Due to political power in the wrong hands for over three decades, national heroes are desperately recalled for their phenomenal contributions, such as King Prithvi Narayan Shah (1723–1775), founder of Nepal, a sovereign state never been colonized in history and King Mahendra, who divided Nepal into low-cost sustainable Development Regions which transferred power regionally, a decentralized model of state operations. Each of the Regions had a combination of districts running north to south to inclusively integrate all diversities - geographical, ecological, lingual, ethnic - and to have an equitable share of ample resources for a balanced development.
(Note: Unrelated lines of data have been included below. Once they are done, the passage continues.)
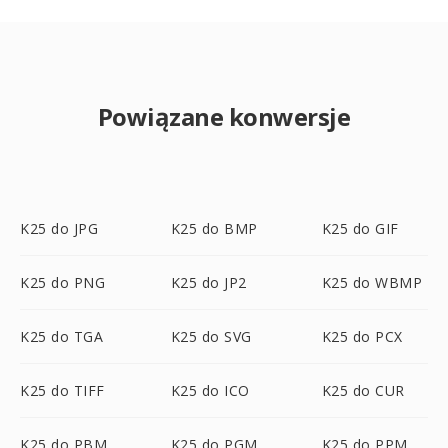
Powiązane konwersje
K25 do JPG
K25 do BMP
K25 do GIF
K25 do PNG
K25 do JP2
K25 do WBMP
K25 do TGA
K25 do SVG
K25 do PCX
K25 do TIFF
K25 do ICO
K25 do CUR
K25 do PBM
K25 do PGM
K25 do PPM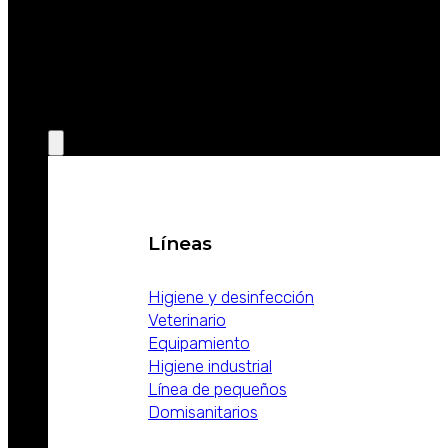
SOBRE
WEIZUR
WEIZUR EN
EL MUNDO
PRODUCTOS
Líneas
Higiene y desinfección
Veterinario
Equipamiento
Higiene industrial
Línea de pequeños
Domisanitarios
Future prospects: A high density of 36,000 elected representatives from the federal to local governments, 884 parliamentarians (334 federal lawmakers and 550 provincial lawmakers) and 130 ministers and 136,000 government employees constitute a large workforce. The jumbo government team in the federal setup has become a political recruitment center and the most expensive size to sustain. It has been underutilized needing a slash by at least 50 percent if federalism and socialism are to succeed, and help stop state bankruptcy. Unfortunately, socialism, a socio-economic approach to poverty alleviation and inequality, has been mostly used in Nepal as a gimmick just as federalism to simply fetch votes to attain power.
Outshining nationalists for instance, Mayor Balen Shah, is not only improving the conditions of Kathmandu metropolis, but has also placed a map of ‘Greater Nepal’ in his chamber as a symbolic counter to India’s placing of ‘Akhand Bharat’ mural inclusive of Kapilvastu, Lumbini and Biratnagar of Nepal in its new parliament building in New Delhi. Mayor of Dharan, Harka Raj Rai Sampang, lawmaker Rabi Lamichhane from RSP and Gyanendra Shahi from RPP are other such promising examples. If there are, say 50 such hard working people of clean image, aptitude and nobility in top leadership management roles in the government, Nepal could develop much faster, holistically.
Without wasting any time, energy and resources and playing around lapses, the House of Representative lawmakers and the government including constitutional bodies should be goal-oriented and not too process-oriented in development. Forming myriads of taskforce and commission is not the right approach. To remind, “The more corrupt the state, the more numerous the laws,” said Roman historian Tacitus.